Greater love has no one than this, that he lay down his life for his friends. John 15:13

The Greek word for this love is phileo. This was the love Jesus showed for his closest friends. He hung out with them. He laughed and cried with them. He spent time with them and gave up his life for them. This type of love is imperative for a healthy marriage. It is so important to simply spend time with one another and have fun together. For some couples, that looks like dates out on the town. For Afa and I it often looks like peach pie, sparkling cider, and some Arrowverse. When we are hanging out with the kids too, we like to do hiking and picnics. If you look at your life and think “there’s no time for us to have fun,” you probably need to find something else to remove. Living in a constant state of burnout and passing one another, accomplishing the next task, is likely to foment resentment toward one another, not joy.

Eros

Kiss me and kiss me again, for your love is sweeter than wine. Song of Solomon 1:2 NLT

The husband should fulfill his marital duty to his wife, and likewise the wife to her husband. The wife’s body does not belong to her alone but also to her husband. In the same way, the husband’s body does not belong to him alone but also to his wife. 1 Corinthians 7:3-4

The Greek word for love here is eros, which is the sexual love inside your marriage. Sex and intimacy inside marriage are paramount. These two are not the same thing, but they are related; and they are both important. God created us as sexual beings, and those needs are to be met inside your marriage. Like phileo, this love will look different inside each marriage. There is no right number of times to have sex for everyone, but according to the Scripture above, it is based on your spouse’s needs, no matter which spouse that is. Intimacy often stems from our phileo and extends into eros. Sometimes it is natural and joyful and easy. Other times it requires intentionality and effort, often depending on external circumstances.

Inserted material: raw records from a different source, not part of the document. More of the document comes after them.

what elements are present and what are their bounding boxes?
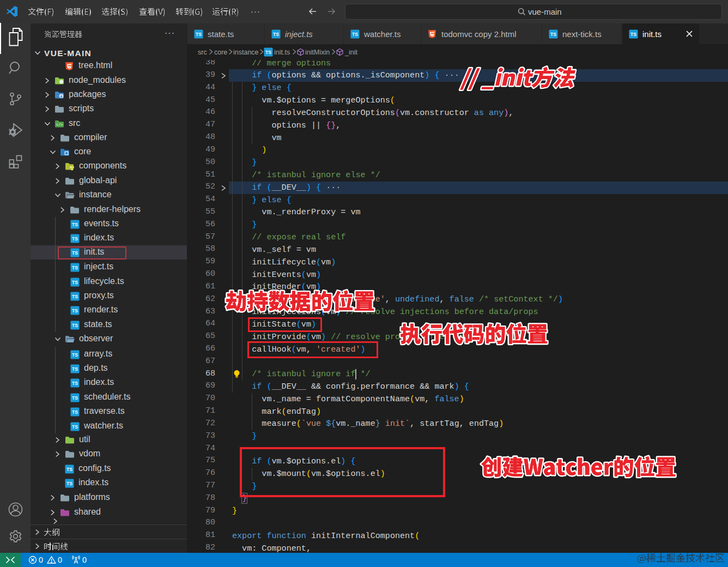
svg-text:TS: TS	[72, 352, 78, 358]
svg-text:TS: TS	[72, 366, 78, 372]
svg-text:TS: TS	[72, 409, 78, 415]
svg-text:</>: </>	[56, 123, 63, 127]
svg-text:TS: TS	[550, 32, 556, 37]
svg-text:TS: TS	[72, 323, 78, 328]
svg-text:TS: TS	[265, 50, 271, 55]
svg-text:TS: TS	[72, 222, 78, 227]
svg-text:TS: TS	[352, 32, 358, 37]
svg-text:TS: TS	[66, 481, 72, 486]
svg-text:TS: TS	[72, 308, 78, 313]
svg-text:TS: TS	[72, 395, 78, 401]
svg-text:TS: TS	[72, 381, 78, 386]
svg-text:TS: TS	[72, 424, 78, 430]
svg-text:TS: TS	[273, 32, 279, 37]
svg-text:TS: TS	[66, 467, 72, 472]
svg-text:TS: TS	[72, 294, 78, 299]
svg-text:TS: TS	[72, 265, 78, 270]
svg-text:TS: TS	[72, 236, 78, 242]
svg-text:TS: TS	[196, 32, 202, 37]
svg-text:TS: TS	[630, 32, 636, 37]
svg-text:TS: TS	[72, 280, 78, 285]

In our culture, sex is often wrapped in shame and guilt. We have been taught that it is to be hidden away, but we have to overcome our cultural mores and learn to talk about sex inside our marriages. Unspoken expectations are premeditated bitterness. We have to talk to one another about all sorts of aspects of sex to ensure that both people’s needs are getting met. It may feel unnatural at first, but it is such an important conversation.

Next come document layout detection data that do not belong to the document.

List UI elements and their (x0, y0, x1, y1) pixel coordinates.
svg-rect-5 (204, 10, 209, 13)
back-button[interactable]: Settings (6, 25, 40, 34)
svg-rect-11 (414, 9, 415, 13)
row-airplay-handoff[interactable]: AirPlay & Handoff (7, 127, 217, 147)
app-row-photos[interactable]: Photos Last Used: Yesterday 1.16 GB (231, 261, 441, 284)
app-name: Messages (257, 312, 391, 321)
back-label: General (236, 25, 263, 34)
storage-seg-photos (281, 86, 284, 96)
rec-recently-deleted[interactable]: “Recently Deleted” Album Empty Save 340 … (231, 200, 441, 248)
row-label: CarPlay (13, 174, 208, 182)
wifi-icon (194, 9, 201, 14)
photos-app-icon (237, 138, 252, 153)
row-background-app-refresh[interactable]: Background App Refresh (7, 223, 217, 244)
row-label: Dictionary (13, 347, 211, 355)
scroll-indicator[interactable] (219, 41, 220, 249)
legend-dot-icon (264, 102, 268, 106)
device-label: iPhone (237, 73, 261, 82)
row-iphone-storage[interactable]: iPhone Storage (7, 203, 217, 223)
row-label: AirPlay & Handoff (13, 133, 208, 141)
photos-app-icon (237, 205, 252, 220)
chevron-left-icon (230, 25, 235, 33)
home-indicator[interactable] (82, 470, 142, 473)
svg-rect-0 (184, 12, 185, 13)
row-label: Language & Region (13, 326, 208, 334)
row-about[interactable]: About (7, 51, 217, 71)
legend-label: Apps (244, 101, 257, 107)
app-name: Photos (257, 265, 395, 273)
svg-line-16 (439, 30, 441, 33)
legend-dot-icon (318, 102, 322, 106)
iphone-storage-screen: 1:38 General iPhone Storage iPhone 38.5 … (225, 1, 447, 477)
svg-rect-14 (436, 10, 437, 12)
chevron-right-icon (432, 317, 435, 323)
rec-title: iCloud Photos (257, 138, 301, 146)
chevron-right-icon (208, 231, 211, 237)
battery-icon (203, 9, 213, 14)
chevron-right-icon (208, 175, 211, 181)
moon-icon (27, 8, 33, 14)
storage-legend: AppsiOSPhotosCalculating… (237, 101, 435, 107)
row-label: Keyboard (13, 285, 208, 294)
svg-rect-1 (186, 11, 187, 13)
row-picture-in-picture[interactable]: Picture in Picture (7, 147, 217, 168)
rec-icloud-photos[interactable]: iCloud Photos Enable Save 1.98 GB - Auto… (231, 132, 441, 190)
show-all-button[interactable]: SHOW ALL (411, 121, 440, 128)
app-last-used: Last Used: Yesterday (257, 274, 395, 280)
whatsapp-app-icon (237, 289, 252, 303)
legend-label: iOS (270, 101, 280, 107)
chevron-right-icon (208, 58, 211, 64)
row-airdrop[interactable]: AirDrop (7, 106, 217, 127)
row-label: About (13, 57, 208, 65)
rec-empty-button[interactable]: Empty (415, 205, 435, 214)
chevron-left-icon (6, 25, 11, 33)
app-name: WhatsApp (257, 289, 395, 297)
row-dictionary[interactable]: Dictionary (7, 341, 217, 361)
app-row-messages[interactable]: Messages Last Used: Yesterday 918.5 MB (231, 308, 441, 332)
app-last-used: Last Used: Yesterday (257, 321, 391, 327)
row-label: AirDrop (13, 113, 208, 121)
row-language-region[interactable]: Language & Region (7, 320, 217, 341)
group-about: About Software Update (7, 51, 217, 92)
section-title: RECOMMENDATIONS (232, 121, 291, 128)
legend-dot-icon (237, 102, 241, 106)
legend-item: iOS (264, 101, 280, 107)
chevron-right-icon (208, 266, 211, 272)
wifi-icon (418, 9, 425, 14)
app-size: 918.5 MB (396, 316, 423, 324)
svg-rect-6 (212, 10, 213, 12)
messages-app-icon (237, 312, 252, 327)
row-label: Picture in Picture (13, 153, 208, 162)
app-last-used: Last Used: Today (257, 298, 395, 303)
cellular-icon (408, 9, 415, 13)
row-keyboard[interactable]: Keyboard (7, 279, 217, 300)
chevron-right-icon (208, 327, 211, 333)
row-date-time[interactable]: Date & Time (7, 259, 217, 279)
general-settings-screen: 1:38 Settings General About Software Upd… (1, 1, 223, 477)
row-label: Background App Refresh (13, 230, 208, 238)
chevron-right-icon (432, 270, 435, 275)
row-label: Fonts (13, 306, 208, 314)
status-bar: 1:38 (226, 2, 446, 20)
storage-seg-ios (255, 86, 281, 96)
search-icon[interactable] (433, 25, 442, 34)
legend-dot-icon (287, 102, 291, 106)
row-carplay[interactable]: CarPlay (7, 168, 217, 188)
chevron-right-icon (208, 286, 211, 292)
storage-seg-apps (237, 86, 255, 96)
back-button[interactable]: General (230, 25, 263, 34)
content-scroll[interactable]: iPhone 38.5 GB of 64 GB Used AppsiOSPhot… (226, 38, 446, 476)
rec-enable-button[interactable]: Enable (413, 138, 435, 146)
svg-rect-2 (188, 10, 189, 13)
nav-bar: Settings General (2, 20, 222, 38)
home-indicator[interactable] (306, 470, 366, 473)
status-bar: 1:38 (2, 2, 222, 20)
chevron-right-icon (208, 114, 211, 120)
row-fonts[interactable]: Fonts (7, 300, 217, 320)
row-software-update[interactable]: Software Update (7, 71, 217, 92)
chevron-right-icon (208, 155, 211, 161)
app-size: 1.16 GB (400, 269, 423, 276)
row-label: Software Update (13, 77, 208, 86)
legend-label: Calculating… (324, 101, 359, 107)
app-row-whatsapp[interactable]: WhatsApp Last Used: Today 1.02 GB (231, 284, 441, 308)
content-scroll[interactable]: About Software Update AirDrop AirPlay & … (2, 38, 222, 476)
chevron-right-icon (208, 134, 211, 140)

husband kissing wife's cheek
The joy that comes from our marriage is indescribable

Examples

In some marriages, both people may really be fired up and all in for the ministry but their friendship and romance suffers. In others, they love the friendship part and want to hang out with their spouse all the time but miss the love for God and the lost. Below are two examples of extremes in our marriage, keeping in mind that we have been all over the spectrum when it comes to these types of love.

Without Love

The last six months that Afa and I lived in Denver were some of the hardest in our marriage. We were missing all three types of love. We had two babies and  lived with our friends the Bujacis and their five kids. It was what my mom used to call “a 24 hour household.” Afa worked night shifts about 1.5 away, and we couldn’t afford childcare for Eliam so Afa had to watch him during the days. Afa went six months with very little sleep. John worked rotating shifts, so it seemed like there was always someone coming in or out. 

We had no agape. At the time, the church we were in was not doing well. Our quiet times were weak or nonexistent. There were no Bible studies, no evangelism, just showing up at the appointed times, going home, and trying to survive the next day. 

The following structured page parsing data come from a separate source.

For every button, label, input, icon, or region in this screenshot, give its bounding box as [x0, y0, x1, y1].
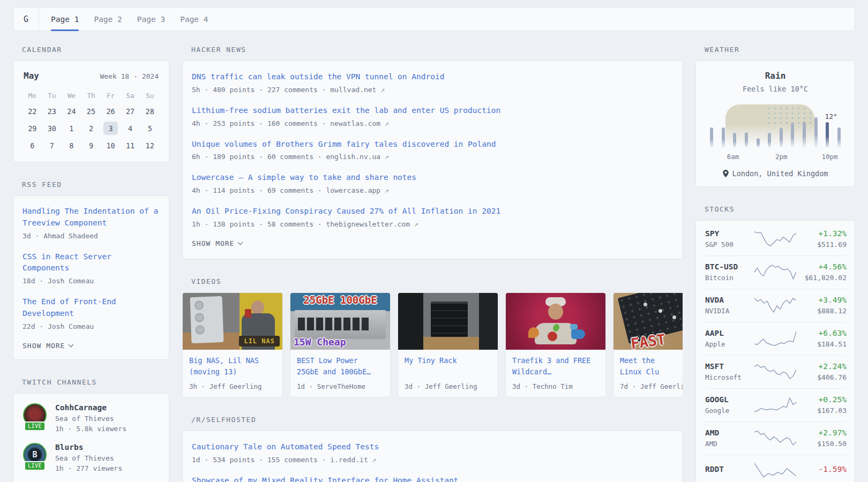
- calendar-day: 23: [42, 104, 62, 118]
- video-title-link[interactable]: BEST Low Power 25GbE and 100GbE Switch…: [297, 355, 384, 378]
- reddit-widget: /R/SELFHOSTED Cautionary Tale on Automat…: [182, 416, 683, 482]
- weekday-label: Tu: [42, 90, 62, 101]
- video-title-link[interactable]: Big NAS, Lil NAS (moving 13): [189, 355, 276, 378]
- stock-row[interactable]: RDDT -1.59%: [705, 455, 845, 482]
- stock-row[interactable]: NVDA NVIDIA +3.49% $888.12: [705, 289, 845, 322]
- weather-bar: [826, 122, 829, 148]
- video-card[interactable]: LIL NAS Big NAS, Lil NAS (moving 13) 3h …: [182, 292, 283, 397]
- calendar-day: 28: [140, 104, 160, 118]
- stock-symbol: AMD: [705, 428, 754, 437]
- tab-page-2[interactable]: Page 2: [94, 7, 122, 31]
- stocks-section-title: STOCKS: [705, 205, 855, 213]
- calendar-widget: CALENDAR May Week 18 · 2024 Mo Tu We Th …: [13, 46, 169, 162]
- video-title-link[interactable]: My Tiny Rack: [405, 355, 491, 378]
- hackernews-item-link[interactable]: An Oil Price-Fixing Conspiracy Caused 27…: [192, 206, 673, 217]
- tab-page-3[interactable]: Page 3: [137, 7, 165, 31]
- video-thumbnail: 25GbE 100GbE 15W Cheap: [290, 293, 390, 350]
- calendar-day: 26: [101, 104, 121, 118]
- stocks-widget: STOCKS SPY S&P 500 +1.32% $511.69 BTC-: [695, 205, 855, 482]
- rss-section-title: RSS FEED: [22, 180, 169, 189]
- weather-hour-labels: 6am2pm10pm: [709, 153, 842, 161]
- twitch-channel-name[interactable]: Blurbs: [55, 443, 122, 451]
- weather-bar: [710, 127, 713, 148]
- live-badge: LIVE: [24, 421, 46, 431]
- stock-row[interactable]: GOOGL Google +0.25% $167.03: [705, 388, 845, 421]
- calendar-day: 10: [101, 139, 121, 152]
- stock-symbol: GOOGL: [705, 395, 754, 404]
- stock-price: $511.69: [796, 240, 847, 248]
- video-meta: 3d · Techno Tim: [512, 382, 599, 390]
- video-title-link[interactable]: Traefik 3 and FREE Wildcard…: [512, 355, 599, 378]
- twitch-section-title: TWITCH CHANNELS: [22, 378, 169, 386]
- hackernews-item-link[interactable]: Lithium-free sodium batteries exit the l…: [192, 105, 673, 117]
- calendar-day: 22: [23, 104, 42, 118]
- hackernews-item: Unique volumes of Brothers Grimm fairy t…: [192, 139, 673, 161]
- weekday-label: Sa: [121, 90, 140, 101]
- calendar-year: 2024: [142, 72, 159, 80]
- twitch-channel-name[interactable]: CohhCarnage: [55, 403, 126, 412]
- page-columns: CALENDAR May Week 18 · 2024 Mo Tu We Th …: [13, 46, 855, 482]
- stock-symbol: NVDA: [705, 296, 754, 304]
- hackernews-show-more-button[interactable]: SHOW MORE: [192, 239, 673, 247]
- stock-row[interactable]: AMD AMD +2.97% $150.50: [705, 421, 845, 455]
- stock-sparkline: [754, 297, 796, 314]
- hackernews-card: DNS traffic can leak outside the VPN tun…: [182, 61, 683, 259]
- weather-bar: [814, 117, 818, 148]
- hackernews-item-link[interactable]: Lowercase – A simple way to take and sha…: [192, 172, 673, 184]
- weather-bar: [837, 127, 841, 148]
- left-column: CALENDAR May Week 18 · 2024 Mo Tu We Th …: [13, 46, 169, 482]
- calendar-day: 12: [140, 139, 160, 152]
- stock-change: +6.63%: [796, 329, 847, 337]
- rss-item: CSS in React Server Components 18d · Jos…: [23, 251, 160, 285]
- stock-name: Apple: [705, 340, 754, 348]
- hackernews-item-meta: 4h · 253 points · 160 comments · newatla…: [192, 119, 673, 127]
- stock-row[interactable]: BTC-USD Bitcoin +4.56% $61,820.02: [705, 255, 845, 289]
- middle-column: HACKER NEWS DNS traffic can leak outside…: [182, 46, 683, 482]
- stock-row[interactable]: SPY S&P 500 +1.32% $511.69: [705, 223, 845, 255]
- stock-row[interactable]: MSFT Microsoft +2.24% $406.76: [705, 355, 845, 388]
- stock-symbol: AAPL: [705, 329, 754, 337]
- rss-item-link[interactable]: CSS in React Server Components: [23, 251, 160, 275]
- external-link-icon: ↗: [414, 220, 418, 228]
- hackernews-item-meta: 5h · 480 points · 227 comments · mullvad…: [192, 86, 673, 94]
- twitch-channel-viewers: 1h · 277 viewers: [55, 464, 122, 472]
- twitch-card: LIVE CohhCarnage Sea of Thieves 1h · 5.8…: [13, 393, 169, 482]
- twitch-channel-category: Sea of Thieves: [55, 415, 126, 423]
- reddit-item-link[interactable]: Cautionary Tale on Automated Speed Tests: [192, 441, 673, 453]
- rss-show-more-button[interactable]: SHOW MORE: [23, 342, 160, 350]
- tab-page-4[interactable]: Page 4: [180, 7, 208, 31]
- reddit-item: Cautionary Tale on Automated Speed Tests…: [192, 441, 673, 464]
- hackernews-widget: HACKER NEWS DNS traffic can leak outside…: [182, 46, 683, 259]
- weekday-label: Mo: [23, 90, 42, 101]
- calendar-section-title: CALENDAR: [22, 46, 169, 54]
- hackernews-item-meta: 1h · 138 points · 58 comments · thebigne…: [192, 220, 673, 228]
- video-title-link[interactable]: Meet the Linux Clu: [620, 355, 683, 378]
- chevron-down-icon: [238, 239, 243, 245]
- stock-row[interactable]: AAPL Apple +6.63% $184.51: [705, 322, 845, 355]
- weather-current-temp: 12°: [825, 112, 837, 120]
- hackernews-item-link[interactable]: Unique volumes of Brothers Grimm fairy t…: [192, 139, 673, 150]
- twitch-channel-row[interactable]: B LIVE Blurbs Sea of Thieves 1h · 277 vi…: [23, 443, 160, 472]
- weather-bar: [780, 128, 783, 148]
- tab-page-1[interactable]: Page 1: [51, 7, 79, 31]
- rss-item-link[interactable]: The End of Front-End Development: [23, 296, 160, 320]
- stock-name: Microsoft: [705, 373, 754, 381]
- twitch-channel-row[interactable]: LIVE CohhCarnage Sea of Thieves 1h · 5.8…: [23, 403, 160, 433]
- video-card[interactable]: 25GbE 100GbE 15W Cheap BEST Low Power 25…: [290, 292, 391, 397]
- hackernews-item-link[interactable]: DNS traffic can leak outside the VPN tun…: [192, 71, 673, 83]
- rss-item-link[interactable]: Handling The Indentation of a Treeview C…: [23, 206, 160, 229]
- stock-price: $167.03: [796, 406, 847, 415]
- stock-sparkline: [754, 396, 796, 413]
- stock-price: $150.50: [796, 440, 847, 448]
- video-card[interactable]: My Tiny Rack 3d · Jeff Geerling: [398, 292, 498, 397]
- app-logo[interactable]: G: [13, 7, 39, 31]
- calendar-week: Week 18: [100, 72, 129, 80]
- video-card[interactable]: Traefik 3 and FREE Wildcard… 3d · Techno…: [505, 292, 606, 397]
- external-link-icon: ↗: [385, 153, 389, 161]
- video-card[interactable]: FAST Meet the Linux Clu 7d · Jeff Geerli…: [613, 292, 683, 397]
- stock-change: +2.24%: [796, 362, 847, 371]
- weather-bar: [803, 122, 806, 148]
- stock-change: -1.59%: [796, 465, 847, 473]
- reddit-item-link[interactable]: Showcase of my Mixed Reality Interface f…: [192, 475, 673, 482]
- stock-sparkline: [754, 363, 796, 380]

Afa and I had very little phileo. Christy and I worked at the same company and often had all the kids by ourselves. We would take them to the gym and the pool together. We ate dinner together. It often felt like it was she and I against the world, and she got all of my phileo love. Afa was exhausted all of the time, and I felt like he wasn’t helping, so we fought often. One month during this period, we argued every day for more than a month. Our marriage was full of strife without much fun or joy.

Because of Afa’s work schedule and our lack of friendship and intimacy, we didn’t make eros a priority either. Our marriage continued to suffer because of it. 

three moms and two kids
Christy, Me, and Mimi with our kids during our last few months in Denver

With Love

Thankfully, we moved to San Francisco in early 2017 and found healing for our relationships with God and with one another. We received much-needed discipling and love from the church we moved into.

One of my biggest lessons from 2021 was that love inside our marriage could be amazing even when all the external circumstances were not. That year, Afa’s parents were living with us, and my father-in-law lost all of his mobility. Life became overwhelming in many ways. We thankfully had family staying with us on and off for months to help with Grandpa’s care, but I often felt like I was working three full time jobs – my regular job, caring for my father in law, and homeschooling my kids. It was a continual lesson in choosing not to worry about tomorrow because I could only get through one day at a time.

But looking back at that time, our marriage was in one of the strongest places it had ever been. Many of our Bible studies and services were still on Zoom, so we could be fully involved and still take care of all our responsibilities. When the world began to open again, we learned to work together so that we could each have our quiet times and make it to Bible studies. We rarely argued, even though our stress levels were unusually high. We still found time to spend relaxing time with one another and connect at the end of the day. It just had to be at our house after the kids went to bed. Eros required some creativity because our house was overfilled much of the time, but it worked for us because it was a priority. We were a priority to one another. 

couple dancing
At Matt and Salma’s wedding during some of the most trying months of 2021

Conclusion

Marriages are journeys, and all journeys have their ups and downs. Communicating with your spouse about these three types of love can help determine which one(s) needs more focus during the season you are in.